Est-ce différent de composer pour Red Lamb par rapport à Anthrax ?
Oui ! J’ai dû trouver une nouvelle façon d’écrire. Ce n’était pas facile de trouver le temps de composer, car chez moi, c’est assez différent de là où je vivais à l’époque. Ma femme et moi, on a deux fils, des jumeaux qui ont cinq ans et qui sont autistes. Donc c’est assez difficile de trouver du temps pour écrire, d’autant que j’enregistre dans mon home studio. L’environnement est différent, et ce n’est pas vraiment aisé de bloquer des moments pour s’installer tranquillement et créer. Ca n’avait donc rien à voir. Ca a pris beaucoup de temps, il m’a fallu presque quatre ans pour faire cet album.
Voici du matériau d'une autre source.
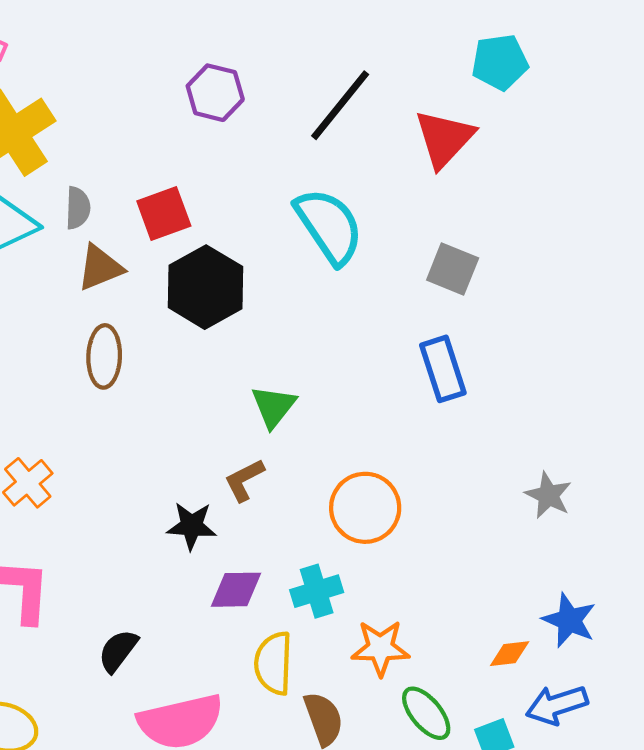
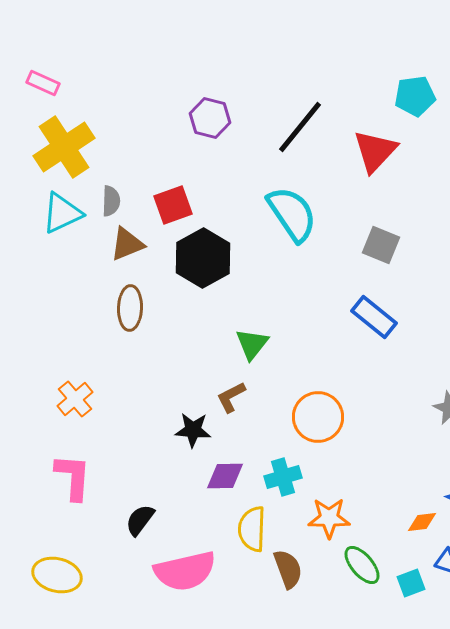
blue rectangle: (443, 369) -> (374, 317), turned -33

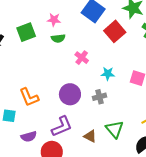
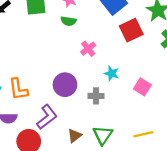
orange L-shape: (29, 97) -> (18, 89), moved
purple L-shape: (62, 126) -> (47, 117), turned -30
brown triangle: (90, 136) -> (75, 136), turned 40

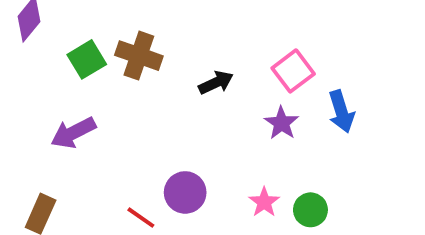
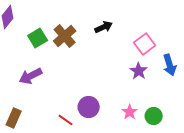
brown cross: (139, 56) -> (65, 36), turned 30
black arrow: (216, 83) -> (104, 27), moved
Comment s’est déroulée la participation de Dave Mustaine dans ce processus ? Savais-tu depuis le début qu’il allait te rejoindre ?
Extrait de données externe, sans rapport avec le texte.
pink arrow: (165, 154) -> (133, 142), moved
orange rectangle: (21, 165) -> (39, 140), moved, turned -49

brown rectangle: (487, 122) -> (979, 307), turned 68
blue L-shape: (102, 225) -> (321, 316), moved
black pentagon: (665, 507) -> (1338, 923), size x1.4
Non… En fait, Dave et moi, on est amis depuis de très longues années. Même quand j’étais en Suisse, on est resté très proches. Notre amitié n’a jamais été fondée sur la musique. Pendant plusieurs années, on a vécu dans des environnements qui n’avaient strictement rien à voir. Il passait son temps sur la route, à enchaîner les concerts, alors que je bossais dans une salle silencieuse, à réparer des montres pour des musées ou des collectionneurs. On parle de ce dont les vrais amis parlent : les problèmes quotidiens, les moments où tu te sens mal. On est amis quoi. Je n’imaginais même pas à l’époque que je pourrais reprendre la musique, et même travailler avec Dave sur mes morceaux. A la fin, il a commencé à me dire de rentrer à la maison et d’arrêter de m’amuser avec mes montres de millionnaires ! (rires) Il commençait à parler du Big 4. On vieillit tous, il y a déjà deux nouvelles générations de musiciens, qui ont écouté et qui aiment ce qu’on a créé à l’époque. Ils font eux-mêmes de la musique de leur côté, ils ont grandi en nous écoutant. Mais ils ne sont pas la première génération de groupes de Thrash. Tout le monde sait qui a créé cette musique, notre combat dans l’underground pour se faire connaître. Les nouveaux musiciens sont extraordinaires, ils ont une technique impressionnante, ils sont très bons à ce qu’ils font. Mais si Madonna leur propose de l’argent pour venir jouer avec elle, ils le feront sans hésiter. Je n’ai aucun problème avec ça, mais disons que le Heavy Metal n’est pas vraiment dans leur sang comme il est dans le nôtre. Bref, Dave me disait que le temps était venu de rentrer et de repenser à la musique. J’ai fini par rentrer, et j’ai commencé à bosser sur Red Lamb. On n’en a pas parlé du tout, jusqu’au jour où on était en voiture tous les deux, et il m’a demandé s’il pouvait écouter mes morceaux. Je cherchais un producteur, ou quelqu’un avec qui bosser, j’avais déjà fait le maximum sur mes titres. Je faisais tout, et j’avais besoin de l’aide d’une personne extérieure. C’est pour cette raison que tous les groupes ont besoin d’un producteur. Il apporte un regard nouveau et donne un avis essentiel. Il a écouté, et il a trouvé ça génial, et très particulier. Il m’a regardé, et il m’a proposé son aide. Et on est parti de là.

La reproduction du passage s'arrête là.